[Data extracts — start]

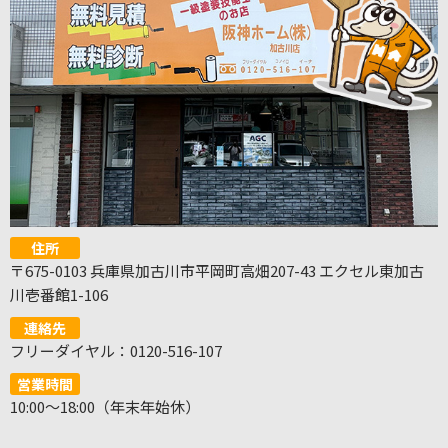
住所
〒675-0103 兵庫県加古川市平岡町高畑207-43 エクセル東加古
川壱番館1-106
連絡先
フリーダイヤル：0120-516-107
営業時間
10:00～18:00（年末年始休）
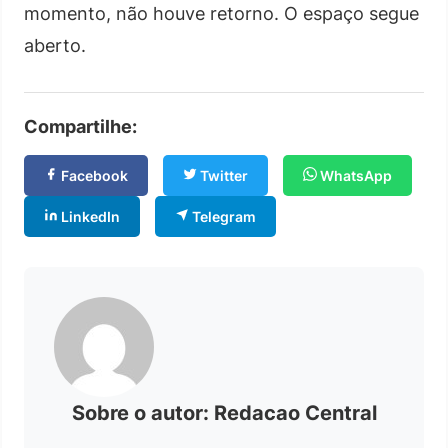
momento, não houve retorno. O espaço segue
aberto.
Compartilhe:
Facebook
Twitter
WhatsApp
LinkedIn
Telegram
Sobre o autor: Redacao Central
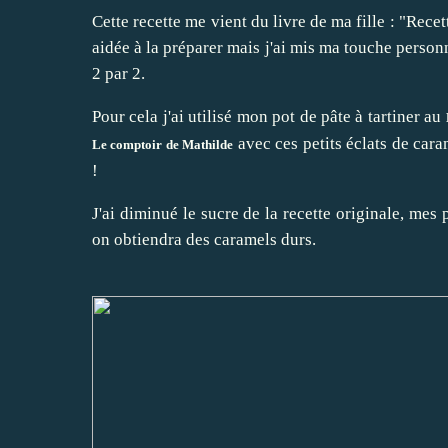
Cette recette me vient du livre de ma fille : "Recette
aidée à la préparer mais j'ai mis ma touche personn
2 par 2.
Pour cela j'ai utilisé mon pot de pâte à tartiner au
avec ces petits éclats de ca
Le comptoir de Mathilde
!
J'ai diminué le sucre de la recette originale, mes
on obtiendra des caramels durs.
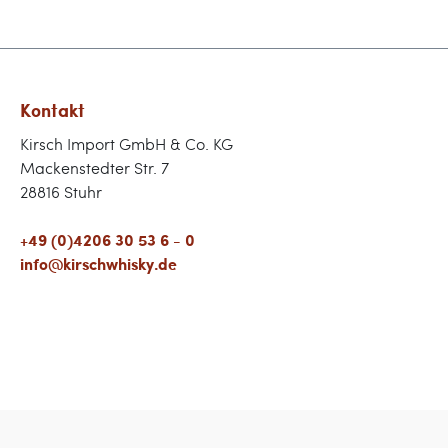
Kontakt
Kirsch Import GmbH & Co. KG
Mackenstedter Str. 7
28816 Stuhr
+49 (0)4206 30 53 6 - 0
info@kirschwhisky.de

[Data extracts — finish]

*Your instructions:*
Find the lines above with the word "recette". Copy them out.

*Result below:*
Cette recette me vient du livre de ma fille : "Recette
J'ai diminué le sucre de la recette originale, mes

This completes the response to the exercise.